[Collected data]
▬▬▬▬▬▬▬▬▬▬

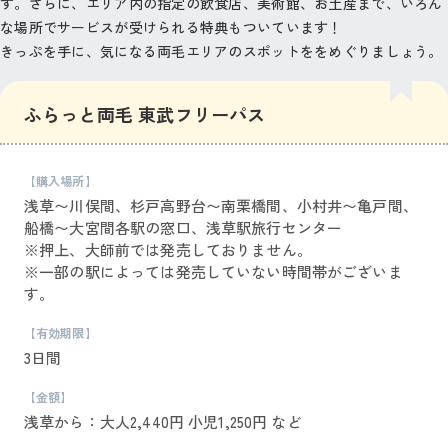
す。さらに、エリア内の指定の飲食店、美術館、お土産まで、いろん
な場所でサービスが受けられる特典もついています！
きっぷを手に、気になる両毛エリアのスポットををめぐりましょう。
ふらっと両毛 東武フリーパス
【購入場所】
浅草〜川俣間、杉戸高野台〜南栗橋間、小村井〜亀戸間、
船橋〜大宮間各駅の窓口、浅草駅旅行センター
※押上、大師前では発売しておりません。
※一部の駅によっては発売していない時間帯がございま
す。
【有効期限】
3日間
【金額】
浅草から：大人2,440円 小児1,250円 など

▬▬▬▬▬▬▬▬▬▬

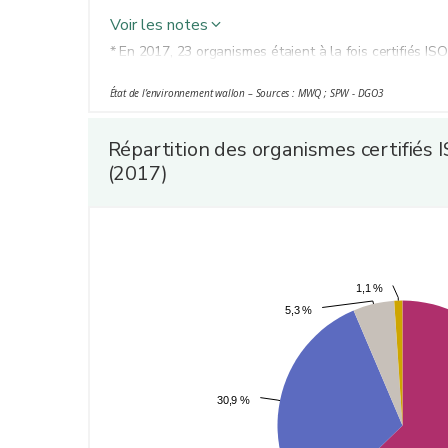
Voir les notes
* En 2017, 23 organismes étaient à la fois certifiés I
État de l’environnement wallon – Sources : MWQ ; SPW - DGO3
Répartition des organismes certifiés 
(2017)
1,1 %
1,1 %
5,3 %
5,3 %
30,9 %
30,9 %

▬▬▬▬▬▬▬▬▬▬

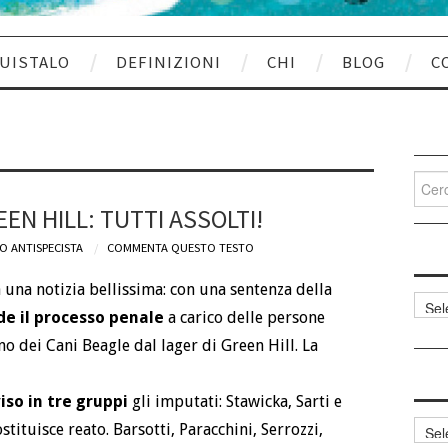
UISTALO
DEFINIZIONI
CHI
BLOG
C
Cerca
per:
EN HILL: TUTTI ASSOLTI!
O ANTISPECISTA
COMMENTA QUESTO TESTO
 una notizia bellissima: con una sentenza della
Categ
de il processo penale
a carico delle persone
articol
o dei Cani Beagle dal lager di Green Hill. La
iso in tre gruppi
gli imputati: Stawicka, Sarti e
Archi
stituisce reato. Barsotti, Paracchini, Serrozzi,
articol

▬▬▬▬▬▬▬▬▬▬

*Aim of the task*. Pull out the lines above in which the word "certifiés" appears.

*Output for this task*.
* En 2017, 23 organismes étaient à la fois certifiés I
Répartition des organismes certifiés 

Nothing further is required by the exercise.